[Page images and extracted text]:

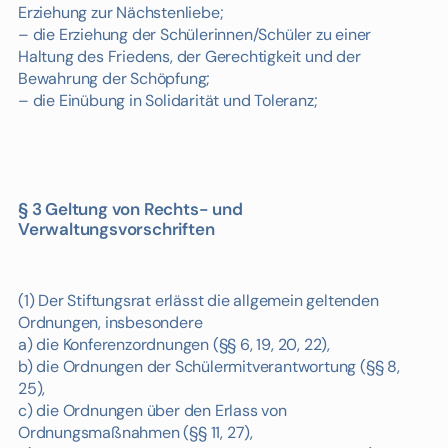
Erziehung zur Nächstenliebe;
– die Erziehung der Schülerinnen/Schüler zu einer
Haltung des Friedens, der Gerechtigkeit und der
Bewahrung der Schöpfung;
– die Einübung in Solidarität und Toleranz;
§ 3 Geltung von Rechts- und
Verwaltungsvorschriften
(1) Der Stiftungsrat erlässt die allgemein geltenden
Ordnungen, insbesondere
a) die Konferenzordnungen (§§ 6, 19, 20, 22),
b) die Ordnungen der Schülermitverantwortung (§§ 8,
25),
c) die Ordnungen über den Erlass von
Ordnungsmaßnahmen (§§ 11, 27),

[Problem to work on]:
Restate the records word for word, omitting images.

[Task result]:
Erziehung zur Nächstenliebe;
– die Erziehung der Schülerinnen/Schüler zu einer
Haltung des Friedens, der Gerechtigkeit und der
Bewahrung der Schöpfung;
– die Einübung in Solidarität und Toleranz;
§ 3 Geltung von Rechts- und
Verwaltungsvorschriften
(1) Der Stiftungsrat erlässt die allgemein geltenden
Ordnungen, insbesondere
a) die Konferenzordnungen (§§ 6, 19, 20, 22),
b) die Ordnungen der Schülermitverantwortung (§§ 8,
25),
c) die Ordnungen über den Erlass von
Ordnungsmaßnahmen (§§ 11, 27),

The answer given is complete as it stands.